▸ Task objective
Nothing but the entries, copied exactly, should appear in the response.

== Segment start ==

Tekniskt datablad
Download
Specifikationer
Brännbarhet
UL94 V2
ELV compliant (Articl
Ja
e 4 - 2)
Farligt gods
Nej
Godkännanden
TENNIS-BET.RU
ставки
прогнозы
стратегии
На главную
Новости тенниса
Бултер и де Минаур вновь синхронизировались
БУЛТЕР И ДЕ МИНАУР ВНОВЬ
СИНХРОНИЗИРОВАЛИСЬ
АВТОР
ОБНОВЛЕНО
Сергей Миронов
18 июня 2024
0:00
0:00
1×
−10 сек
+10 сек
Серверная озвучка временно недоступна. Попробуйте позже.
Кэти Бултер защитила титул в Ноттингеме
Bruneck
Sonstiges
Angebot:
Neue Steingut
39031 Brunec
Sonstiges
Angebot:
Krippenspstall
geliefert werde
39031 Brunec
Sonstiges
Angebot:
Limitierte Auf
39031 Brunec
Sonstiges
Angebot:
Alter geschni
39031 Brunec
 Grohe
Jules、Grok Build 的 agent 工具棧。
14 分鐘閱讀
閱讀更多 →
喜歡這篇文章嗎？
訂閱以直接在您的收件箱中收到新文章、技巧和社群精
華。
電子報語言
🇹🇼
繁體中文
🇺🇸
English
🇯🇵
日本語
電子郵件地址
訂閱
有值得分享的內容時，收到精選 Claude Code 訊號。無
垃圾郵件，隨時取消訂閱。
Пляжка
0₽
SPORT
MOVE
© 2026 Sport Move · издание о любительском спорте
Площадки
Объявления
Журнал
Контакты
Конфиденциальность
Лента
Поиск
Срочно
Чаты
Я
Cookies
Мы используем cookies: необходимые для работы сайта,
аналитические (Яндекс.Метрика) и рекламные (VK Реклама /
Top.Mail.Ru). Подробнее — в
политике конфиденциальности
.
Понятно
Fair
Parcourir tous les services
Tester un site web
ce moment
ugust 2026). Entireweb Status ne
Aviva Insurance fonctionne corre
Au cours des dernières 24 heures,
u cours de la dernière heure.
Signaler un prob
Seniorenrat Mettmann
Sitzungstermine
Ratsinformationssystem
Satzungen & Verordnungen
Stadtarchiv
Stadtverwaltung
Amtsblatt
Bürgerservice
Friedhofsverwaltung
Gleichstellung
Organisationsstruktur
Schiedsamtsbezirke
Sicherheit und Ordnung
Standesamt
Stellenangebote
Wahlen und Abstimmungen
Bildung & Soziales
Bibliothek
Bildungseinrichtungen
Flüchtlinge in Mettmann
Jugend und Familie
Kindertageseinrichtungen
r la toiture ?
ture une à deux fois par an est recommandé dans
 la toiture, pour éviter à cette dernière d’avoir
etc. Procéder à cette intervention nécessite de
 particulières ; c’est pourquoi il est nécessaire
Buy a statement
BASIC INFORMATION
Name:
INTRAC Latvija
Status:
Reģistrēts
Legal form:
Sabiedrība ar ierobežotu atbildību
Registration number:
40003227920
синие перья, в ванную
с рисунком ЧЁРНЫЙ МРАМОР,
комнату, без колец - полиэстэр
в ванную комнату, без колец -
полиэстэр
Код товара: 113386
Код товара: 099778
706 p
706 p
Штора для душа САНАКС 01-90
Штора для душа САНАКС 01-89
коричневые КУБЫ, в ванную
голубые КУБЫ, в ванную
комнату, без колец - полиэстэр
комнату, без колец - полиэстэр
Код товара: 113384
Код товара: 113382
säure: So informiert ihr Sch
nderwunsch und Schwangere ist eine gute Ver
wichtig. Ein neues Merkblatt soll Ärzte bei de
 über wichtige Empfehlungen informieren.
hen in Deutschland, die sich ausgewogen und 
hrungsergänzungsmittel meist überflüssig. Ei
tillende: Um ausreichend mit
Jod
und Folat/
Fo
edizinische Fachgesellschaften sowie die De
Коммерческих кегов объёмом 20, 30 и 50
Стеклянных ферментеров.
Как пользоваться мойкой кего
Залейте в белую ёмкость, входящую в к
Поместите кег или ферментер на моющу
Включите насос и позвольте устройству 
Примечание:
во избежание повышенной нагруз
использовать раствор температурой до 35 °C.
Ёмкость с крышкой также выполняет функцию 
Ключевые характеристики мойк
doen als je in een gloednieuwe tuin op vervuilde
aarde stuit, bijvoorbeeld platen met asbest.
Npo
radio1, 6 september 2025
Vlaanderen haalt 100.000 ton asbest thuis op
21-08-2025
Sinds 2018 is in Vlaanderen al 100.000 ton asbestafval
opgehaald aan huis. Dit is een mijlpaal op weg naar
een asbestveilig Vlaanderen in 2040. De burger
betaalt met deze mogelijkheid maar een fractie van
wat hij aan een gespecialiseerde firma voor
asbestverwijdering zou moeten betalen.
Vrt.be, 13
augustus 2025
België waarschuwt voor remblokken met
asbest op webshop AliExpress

== Segment end ==

▸ Output
Tekniskt datablad
Download
Specifikationer
Brännbarhet
UL94 V2
ELV compliant (Articl
Ja
e 4 - 2)
Farligt gods
Nej
Godkännanden
TENNIS-BET.RU
ставки
прогнозы
стратегии
На главную
Новости тенниса
Бултер и де Минаур вновь синхронизировались
БУЛТЕР И ДЕ МИНАУР ВНОВЬ
СИНХРОНИЗИРОВАЛИСЬ
АВТОР
ОБНОВЛЕНО
Сергей Миронов
18 июня 2024
0:00
0:00
1×
−10 сек
+10 сек
Серверная озвучка временно недоступна. Попробуйте позже.
Кэти Бултер защитила титул в Ноттингеме
Bruneck
Sonstiges
Angebot:
Neue Steingut
39031 Brunec
Sonstiges
Angebot:
Krippenspstall
geliefert werde
39031 Brunec
Sonstiges
Angebot:
Limitierte Auf
39031 Brunec
Sonstiges
Angebot:
Alter geschni
39031 Brunec
 Grohe
Jules、Grok Build 的 agent 工具棧。
14 分鐘閱讀
閱讀更多 →
喜歡這篇文章嗎？
訂閱以直接在您的收件箱中收到新文章、技巧和社群精
華。
電子報語言
🇹🇼
繁體中文
🇺🇸
English
🇯🇵
日本語
電子郵件地址
訂閱
有值得分享的內容時，收到精選 Claude Code 訊號。無
垃圾郵件，隨時取消訂閱。
Пляжка
0₽
SPORT
MOVE
© 2026 Sport Move · издание о любительском спорте
Площадки
Объявления
Журнал
Контакты
Конфиденциальность
Лента
Поиск
Срочно
Чаты
Я
Cookies
Мы используем cookies: необходимые для работы сайта,
аналитические (Яндекс.Метрика) и рекламные (VK Реклама /
Top.Mail.Ru). Подробнее — в
политике конфиденциальности
.
Понятно
Fair
Parcourir tous les services
Tester un site web
ce moment
ugust 2026). Entireweb Status ne
Aviva Insurance fonctionne corre
Au cours des dernières 24 heures,
u cours de la dernière heure.
Signaler un prob
Seniorenrat Mettmann
Sitzungstermine
Ratsinformationssystem
Satzungen & Verordnungen
Stadtarchiv
Stadtverwaltung
Amtsblatt
Bürgerservice
Friedhofsverwaltung
Gleichstellung
Organisationsstruktur
Schiedsamtsbezirke
Sicherheit und Ordnung
Standesamt
Stellenangebote
Wahlen und Abstimmungen
Bildung & Soziales
Bibliothek
Bildungseinrichtungen
Flüchtlinge in Mettmann
Jugend und Familie
Kindertageseinrichtungen
r la toiture ?
ture une à deux fois par an est recommandé dans
 la toiture, pour éviter à cette dernière d’avoir
etc. Procéder à cette intervention nécessite de
 particulières ; c’est pourquoi il est nécessaire
Buy a statement
BASIC INFORMATION
Name:
INTRAC Latvija
Status:
Reģistrēts
Legal form:
Sabiedrība ar ierobežotu atbildību
Registration number:
40003227920
синие перья, в ванную
с рисунком ЧЁРНЫЙ МРАМОР,
комнату, без колец - полиэстэр
в ванную комнату, без колец -
полиэстэр
Код товара: 113386
Код товара: 099778
706 p
706 p
Штора для душа САНАКС 01-90
Штора для душа САНАКС 01-89
коричневые КУБЫ, в ванную
голубые КУБЫ, в ванную
комнату, без колец - полиэстэр
комнату, без колец - полиэстэр
Код товара: 113384
Код товара: 113382
säure: So informiert ihr Sch
nderwunsch und Schwangere ist eine gute Ver
wichtig. Ein neues Merkblatt soll Ärzte bei de
 über wichtige Empfehlungen informieren.
hen in Deutschland, die sich ausgewogen und 
hrungsergänzungsmittel meist überflüssig. Ei
tillende: Um ausreichend mit
Jod
und Folat/
Fo
edizinische Fachgesellschaften sowie die De
Коммерческих кегов объёмом 20, 30 и 50
Стеклянных ферментеров.
Как пользоваться мойкой кего
Залейте в белую ёмкость, входящую в к
Поместите кег или ферментер на моющу
Включите насос и позвольте устройству 
Примечание:
во избежание повышенной нагруз
использовать раствор температурой до 35 °C.
Ёмкость с крышкой также выполняет функцию 
Ключевые характеристики мойк
doen als je in een gloednieuwe tuin op vervuilde
aarde stuit, bijvoorbeeld platen met asbest.
Npo
radio1, 6 september 2025
Vlaanderen haalt 100.000 ton asbest thuis op
21-08-2025
Sinds 2018 is in Vlaanderen al 100.000 ton asbestafval
opgehaald aan huis. Dit is een mijlpaal op weg naar
een asbestveilig Vlaanderen in 2040. De burger
betaalt met deze mogelijkheid maar een fractie van
wat hij aan een gespecialiseerde firma voor
asbestverwijdering zou moeten betalen.
Vrt.be, 13
augustus 2025
België waarschuwt voor remblokken met
asbest op webshop AliExpress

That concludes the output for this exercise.